The DOT Accident Register: What Most Carriers Get Wrong
Who does this apply to?
Every motor carrier operating CMVs (commercial motor vehicles — any vehicle over 10,001 lbs GVWR) must maintain an accident register, even if you've had zero accidents.
This one catches carriers off guard more than almost anything else. An auditor asks for your accident register, and you hand them... nothing. Because you didn't know you needed one. Or you thought "we haven't had any accidents" meant you didn't need to keep one.
Wrong. You need an accident register regardless of whether you've had any accidents.

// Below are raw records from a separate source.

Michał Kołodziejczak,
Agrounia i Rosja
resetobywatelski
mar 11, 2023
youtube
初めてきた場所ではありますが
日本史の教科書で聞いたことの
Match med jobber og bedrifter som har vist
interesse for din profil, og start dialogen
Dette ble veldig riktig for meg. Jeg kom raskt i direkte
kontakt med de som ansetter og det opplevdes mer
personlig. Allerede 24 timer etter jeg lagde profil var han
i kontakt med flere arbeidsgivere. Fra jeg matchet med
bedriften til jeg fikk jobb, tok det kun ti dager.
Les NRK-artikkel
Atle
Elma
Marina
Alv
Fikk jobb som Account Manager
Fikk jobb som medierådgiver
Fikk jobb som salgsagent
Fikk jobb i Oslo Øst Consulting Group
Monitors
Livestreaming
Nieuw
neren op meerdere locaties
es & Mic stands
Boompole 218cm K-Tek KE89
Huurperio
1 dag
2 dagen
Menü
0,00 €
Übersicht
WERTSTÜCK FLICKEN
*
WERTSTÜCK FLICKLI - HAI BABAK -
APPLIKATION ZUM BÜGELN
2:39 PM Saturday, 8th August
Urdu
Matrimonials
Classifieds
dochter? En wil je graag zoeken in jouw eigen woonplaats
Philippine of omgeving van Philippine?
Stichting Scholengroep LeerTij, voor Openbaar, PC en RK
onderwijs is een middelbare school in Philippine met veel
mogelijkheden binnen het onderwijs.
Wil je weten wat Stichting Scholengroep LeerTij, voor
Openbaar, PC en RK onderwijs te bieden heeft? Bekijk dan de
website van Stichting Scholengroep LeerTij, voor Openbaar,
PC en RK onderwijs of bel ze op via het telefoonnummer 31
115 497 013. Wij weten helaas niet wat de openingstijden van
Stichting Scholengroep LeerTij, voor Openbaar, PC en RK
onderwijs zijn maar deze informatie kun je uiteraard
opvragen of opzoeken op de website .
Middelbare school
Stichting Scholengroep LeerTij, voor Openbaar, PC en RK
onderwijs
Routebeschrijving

What Is the Accident Register?
Under the FMCSA regulation requiring carriers to maintain an accident register (49 CFR §390.15), every motor carrier must maintain a register of all accidents (as defined by FMCSA) involving any vehicle operated under its authority. The register must include:
- Date of accident
- City/town and state where it occurred
- Driver's name
- Number of injuries
- Number of fatalities
- Whether hazardous materials were released
What Counts as a "Recordable" Accident?
FMCSA's definition is specific. A DOT-recordable accident (an accident involving a CMV that results in a fatality, bodily injury requiring medical treatment away from the scene, or disabling damage requiring a vehicle to be towed) involves a CMV operating on a public road where:
- A fatality occurred, OR
- Someone was injured and transported for medical treatment, OR
- A vehicle was disabled and had to be towed from the scene
Fender benders in a parking lot? Not recordable. A sideswipe on the highway where nobody got hurt and both vehicles drove away? Not recordable. A rear-end collision where the other driver went to the ER? That's recordable — even if it wasn't your driver's fault.
Retention Period
Keep the accident register for 3 years after the date of the accident. Along with the register, you should also retain copies of any accident reports filed with law enforcement, insurance claims, and photos.
The Blank Register
If you haven't had any recordable accidents, you still need to maintain the register — it just has no entries. Having a blank register ready to show an auditor demonstrates you know the requirement exists. It's a small thing, but it signals to the auditor that you take compliance seriously.
GVWR (Gross Vehicle Weight Rating — the maximum allowable weight of a vehicle including cargo, passengers, and fuel as set by the manufacturer) and CMV Thresholds
Remember: the CMV threshold for accident register purposes is 10,001 lbs GVWR. This is a common point of confusion — the CDL threshold is 26,001 lbs, but the accident register (and many other FMCSA requirements) kicks in at the lower 10,001 lb mark. If your vehicle's door sticker shows a GVWR of 10,001 lbs or more, you need an accident register.